● **Prompt**
Read the records and gather each line that includes "Dance".

Data excerpts:
---+---
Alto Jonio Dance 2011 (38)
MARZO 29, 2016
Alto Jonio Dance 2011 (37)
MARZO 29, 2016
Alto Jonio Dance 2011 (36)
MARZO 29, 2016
---+---
● **Task result**
Alto Jonio Dance 2011 (38)
Alto Jonio Dance 2011 (37)
Alto Jonio Dance 2011 (36)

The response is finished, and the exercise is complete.